TO DO
Take from the records below each line that holds "Tillåt".

Stored data:
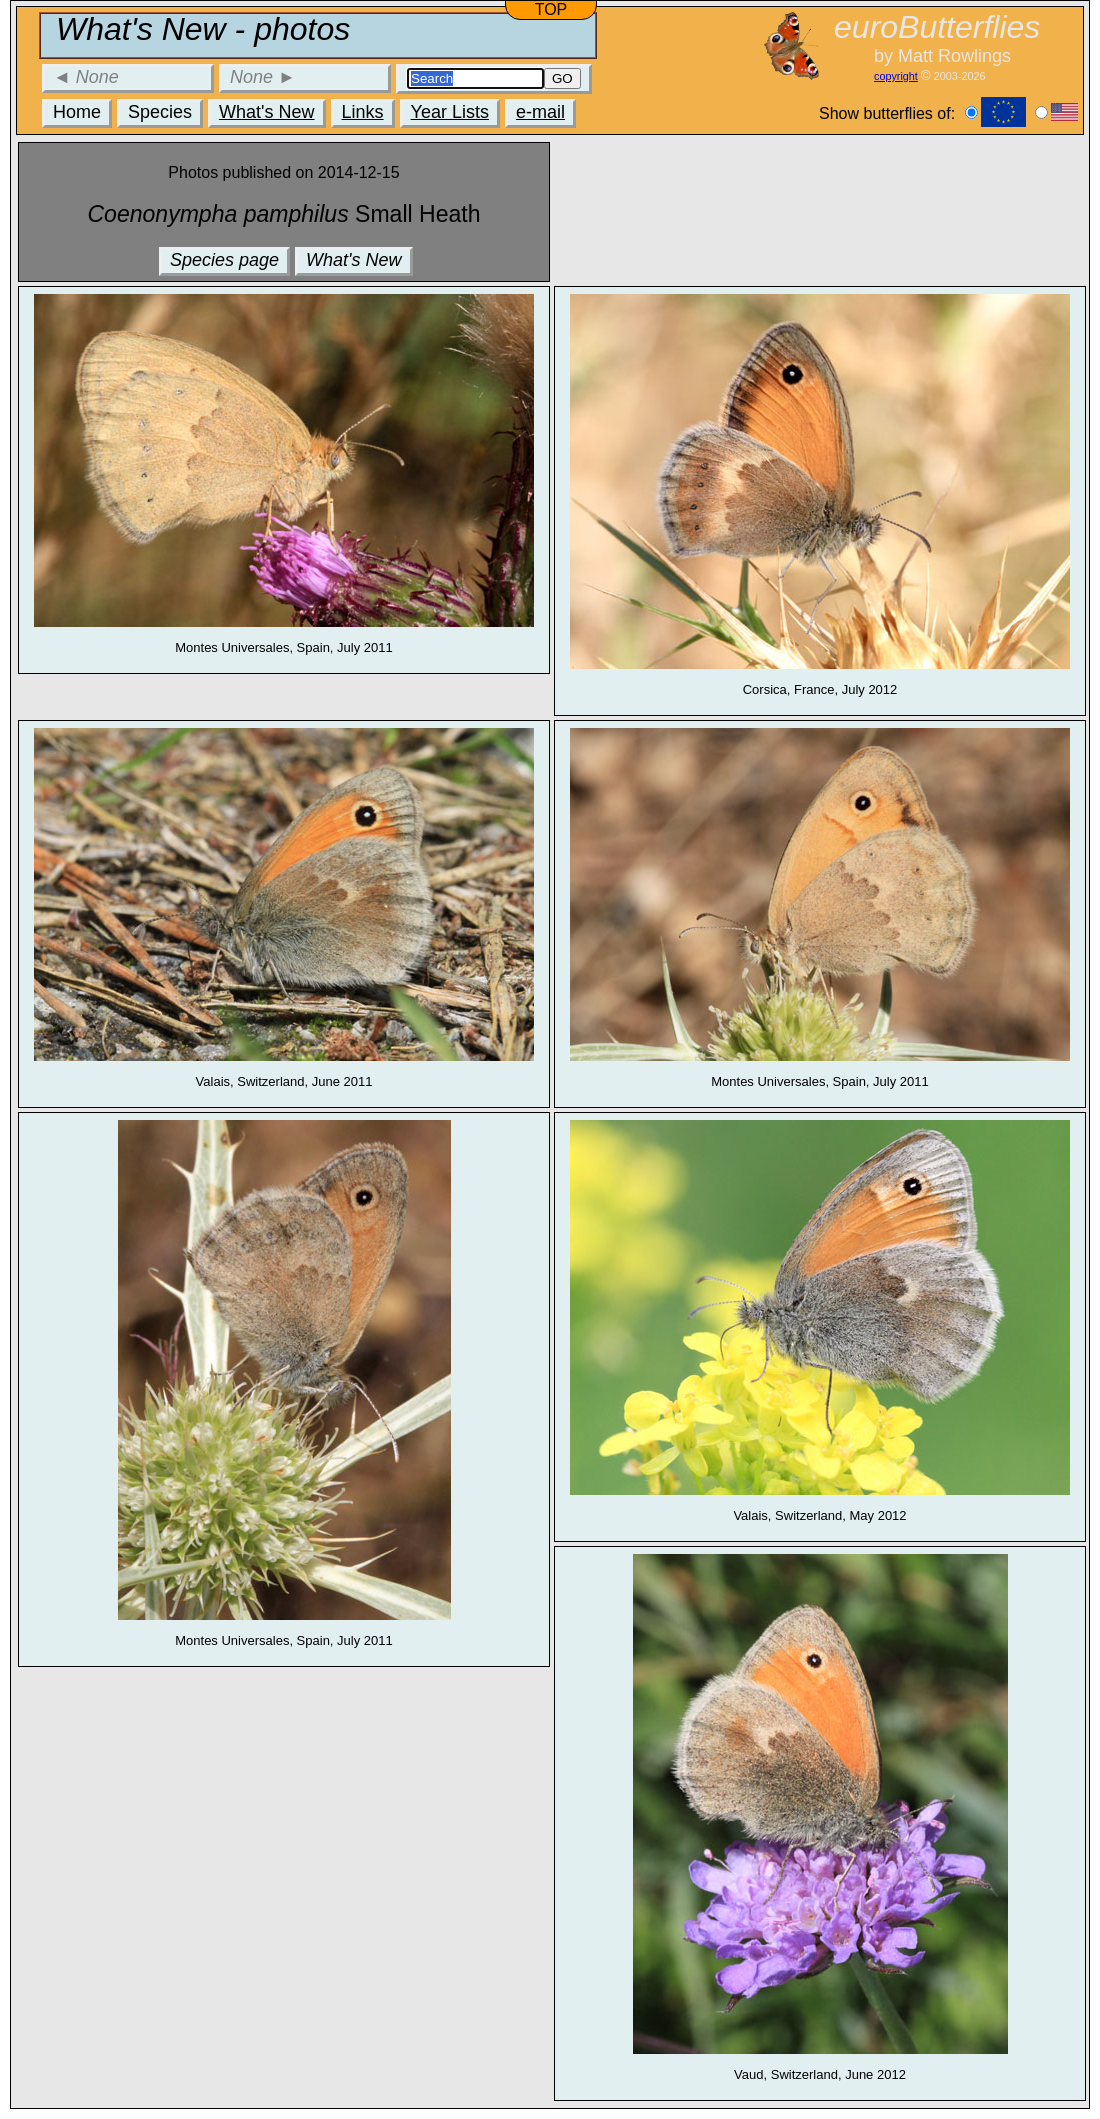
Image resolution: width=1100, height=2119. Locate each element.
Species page (224, 260)
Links (363, 112)
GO (562, 78)
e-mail (540, 112)
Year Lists (450, 112)
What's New (266, 112)
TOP (551, 9)
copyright (896, 76)
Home (77, 112)
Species (160, 112)
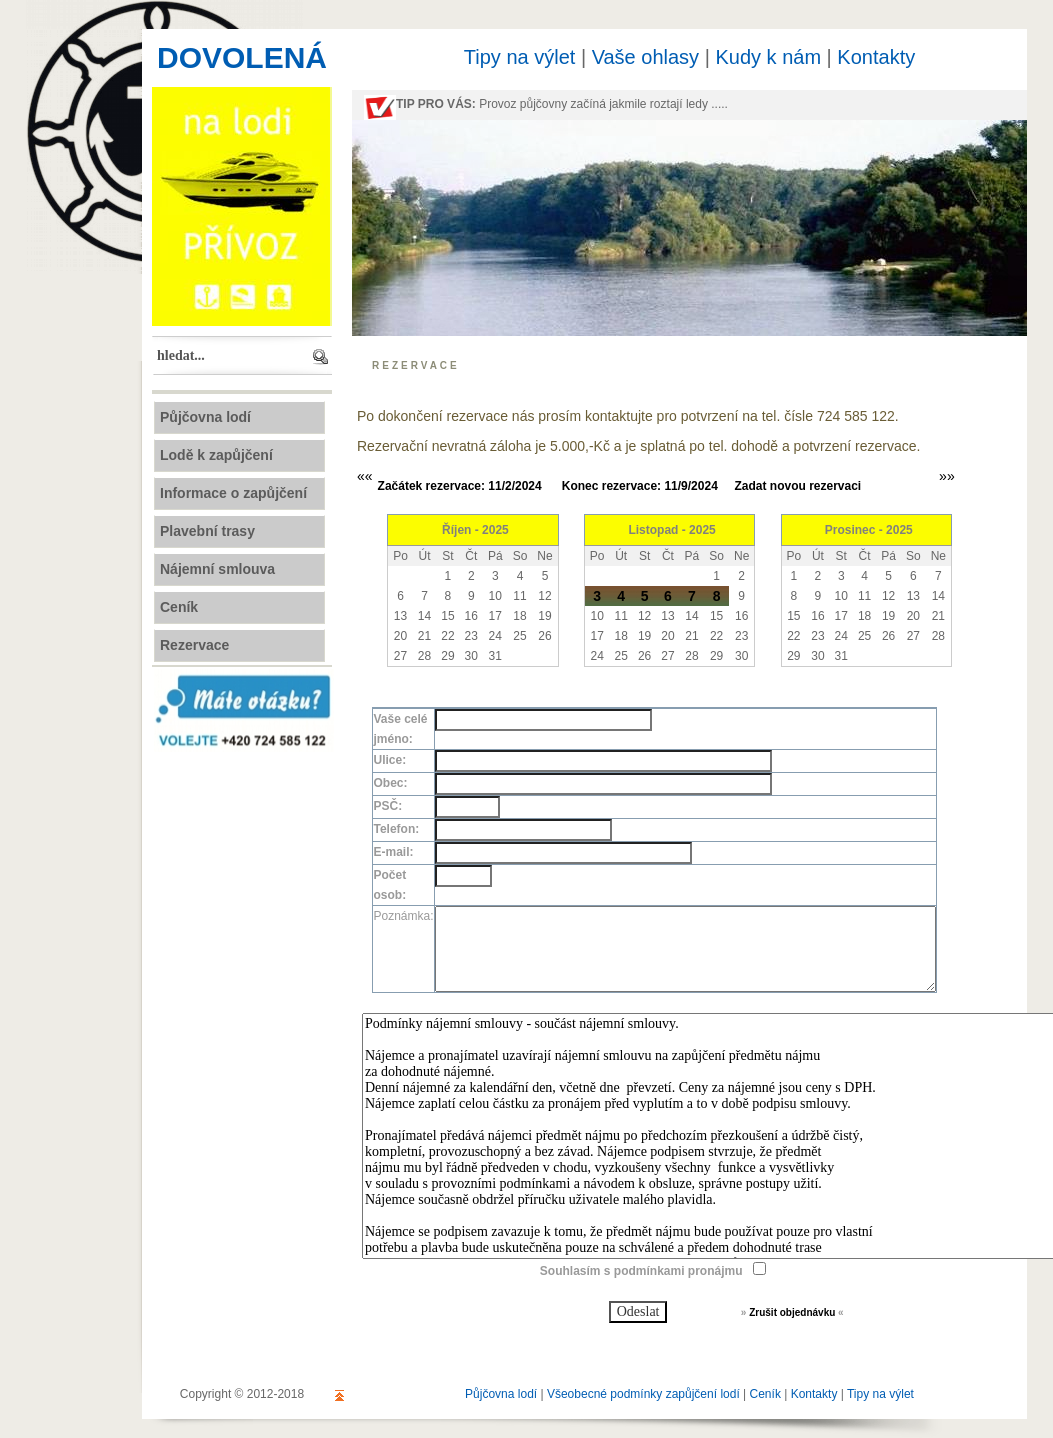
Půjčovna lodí (501, 1394)
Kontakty (876, 57)
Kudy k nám (768, 57)
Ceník (765, 1394)
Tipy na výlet (520, 57)
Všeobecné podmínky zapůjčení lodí (643, 1394)
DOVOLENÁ (242, 57)
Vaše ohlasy (645, 57)
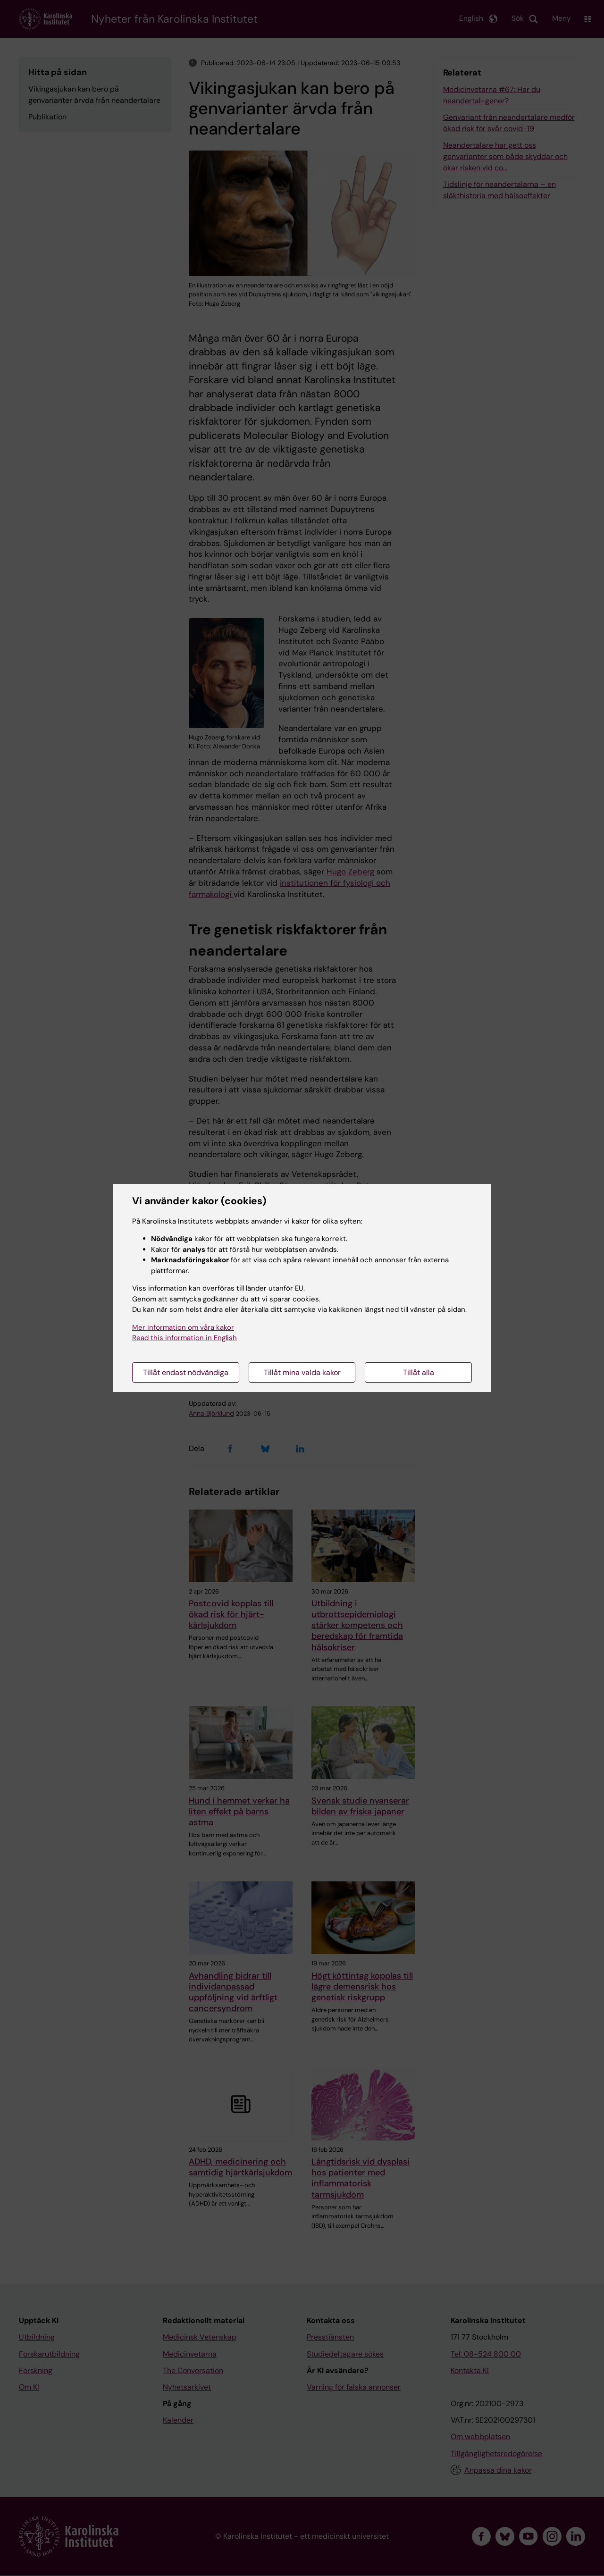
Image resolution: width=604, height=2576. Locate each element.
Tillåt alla (418, 1372)
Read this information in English (184, 1338)
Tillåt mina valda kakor (302, 1372)
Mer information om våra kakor (183, 1327)
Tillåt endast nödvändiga (185, 1372)
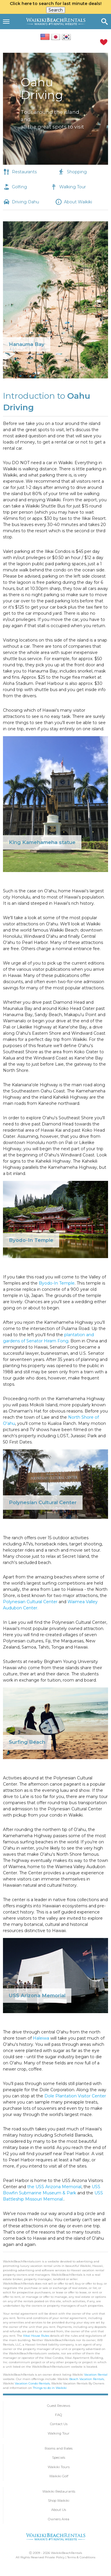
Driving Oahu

THE COMPLETED TASK
Tillåt alla (418, 1372)
Tillåt mina valda kakor (302, 1372)
Tillåt endast nödvändiga (185, 1372)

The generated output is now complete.